+++ Provided material +++

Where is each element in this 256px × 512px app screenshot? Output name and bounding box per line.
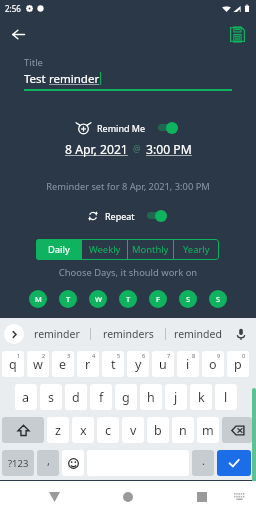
staticText: Test bbox=[24, 71, 49, 85]
button[interactable]: Toggle bbox=[158, 121, 179, 134]
staticText: q bbox=[9, 356, 17, 373]
staticText: 3 bbox=[67, 352, 71, 359]
button[interactable]: l bbox=[215, 384, 237, 410]
button[interactable]: Back bbox=[6, 22, 30, 46]
button[interactable]: Enter bbox=[217, 450, 251, 476]
button[interactable]: reminder bbox=[24, 318, 90, 350]
staticText: Choose Days, it should work on bbox=[0, 266, 256, 279]
staticText: g bbox=[122, 389, 130, 406]
staticText: @ bbox=[133, 143, 141, 155]
button[interactable]: Emoji bbox=[62, 450, 84, 476]
button[interactable]: M bbox=[29, 290, 47, 308]
button[interactable]: 8 Apr, 2021 bbox=[65, 141, 128, 157]
button[interactable]: o bbox=[202, 351, 224, 377]
staticText: i bbox=[186, 356, 190, 373]
staticText: T bbox=[66, 294, 71, 304]
button[interactable]: e bbox=[52, 351, 74, 377]
button[interactable]: 3:00 PM bbox=[146, 141, 192, 157]
staticText: 2:56 bbox=[5, 3, 21, 14]
staticText: 9 bbox=[217, 352, 221, 359]
staticText: 7 bbox=[167, 352, 171, 359]
staticText: Monthly bbox=[132, 243, 169, 256]
button[interactable]: reminders bbox=[91, 318, 165, 350]
button[interactable]: Weekly bbox=[82, 239, 127, 260]
button[interactable]: a bbox=[15, 384, 37, 410]
staticText: o bbox=[209, 356, 217, 373]
button[interactable]: S bbox=[209, 290, 227, 308]
button[interactable]: Voice input bbox=[229, 318, 252, 350]
staticText: x bbox=[80, 422, 87, 439]
button[interactable]: p bbox=[227, 351, 249, 377]
button[interactable]: w bbox=[27, 351, 49, 377]
button[interactable]: Home bbox=[111, 481, 144, 512]
staticText: Weekly bbox=[89, 243, 121, 256]
button[interactable]: Back bbox=[38, 481, 71, 512]
button[interactable]: t bbox=[102, 351, 124, 377]
button[interactable]: k bbox=[190, 384, 212, 410]
button[interactable]: f bbox=[90, 384, 112, 410]
staticText: 2 bbox=[42, 352, 46, 359]
button[interactable]: W bbox=[89, 290, 107, 308]
button[interactable]: . bbox=[192, 450, 214, 476]
button[interactable]: u bbox=[152, 351, 174, 377]
button[interactable]: ?123 bbox=[2, 450, 34, 476]
staticText: y bbox=[135, 356, 142, 373]
staticText: Remind Me bbox=[97, 122, 146, 134]
staticText: reminded bbox=[174, 327, 222, 341]
button[interactable]: Repeat bbox=[88, 210, 135, 222]
button[interactable]: Recents bbox=[185, 481, 218, 512]
staticText: W bbox=[95, 294, 102, 304]
staticText: h bbox=[147, 389, 155, 406]
button[interactable]: Backspace bbox=[222, 417, 252, 443]
staticText: e bbox=[59, 356, 67, 373]
button[interactable]: Shift bbox=[2, 417, 44, 443]
staticText: d bbox=[72, 389, 80, 406]
staticText: p bbox=[234, 356, 242, 373]
button[interactable]: b bbox=[147, 417, 169, 443]
staticText: S bbox=[186, 294, 191, 304]
button[interactable]: T bbox=[119, 290, 137, 308]
staticText: 8 bbox=[192, 352, 196, 359]
button[interactable]: m bbox=[197, 417, 219, 443]
button[interactable]: , bbox=[37, 450, 59, 476]
staticText: F bbox=[156, 294, 160, 304]
button[interactable]: g bbox=[115, 384, 137, 410]
button[interactable]: Toggle bbox=[147, 209, 168, 222]
button[interactable]: Save bbox=[226, 23, 248, 45]
staticText: m bbox=[202, 422, 214, 439]
button[interactable]: Monthly bbox=[128, 239, 173, 260]
staticText: 1 bbox=[17, 352, 21, 359]
button[interactable]: More suggestions bbox=[4, 324, 24, 344]
button[interactable]: d bbox=[65, 384, 87, 410]
button[interactable]: c bbox=[97, 417, 119, 443]
staticText: Daily bbox=[48, 243, 70, 256]
staticText: , bbox=[47, 453, 50, 468]
button[interactable]: reminded bbox=[166, 318, 229, 350]
button[interactable]: Switch keyboard bbox=[227, 481, 251, 512]
button[interactable]: y bbox=[127, 351, 149, 377]
button[interactable]: F bbox=[149, 290, 167, 308]
button[interactable]: x bbox=[72, 417, 94, 443]
button[interactable]: Yearly bbox=[174, 239, 219, 260]
button[interactable]: Daily bbox=[36, 239, 81, 260]
button[interactable]: i bbox=[177, 351, 199, 377]
button[interactable]: Remind Me bbox=[77, 122, 146, 134]
staticText: w bbox=[33, 356, 43, 373]
button[interactable]: r bbox=[77, 351, 99, 377]
button[interactable]: h bbox=[140, 384, 162, 410]
staticText: 6 bbox=[142, 352, 146, 359]
staticText: 4 bbox=[92, 352, 96, 359]
staticText: t bbox=[111, 356, 116, 373]
staticText: reminder bbox=[49, 71, 100, 85]
button[interactable]: v bbox=[122, 417, 144, 443]
button[interactable]: z bbox=[47, 417, 69, 443]
staticText: k bbox=[198, 389, 205, 406]
button[interactable]: S bbox=[179, 290, 197, 308]
staticText: j bbox=[174, 389, 178, 406]
button[interactable]: T bbox=[59, 290, 77, 308]
button[interactable]: j bbox=[165, 384, 187, 410]
button[interactable]: s bbox=[40, 384, 62, 410]
button[interactable]: q bbox=[2, 351, 24, 377]
button[interactable]: n bbox=[172, 417, 194, 443]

+++

Work task >>
Going through the entries above, count the lines that include "reminded" and state only the result.

Result of the task >>
2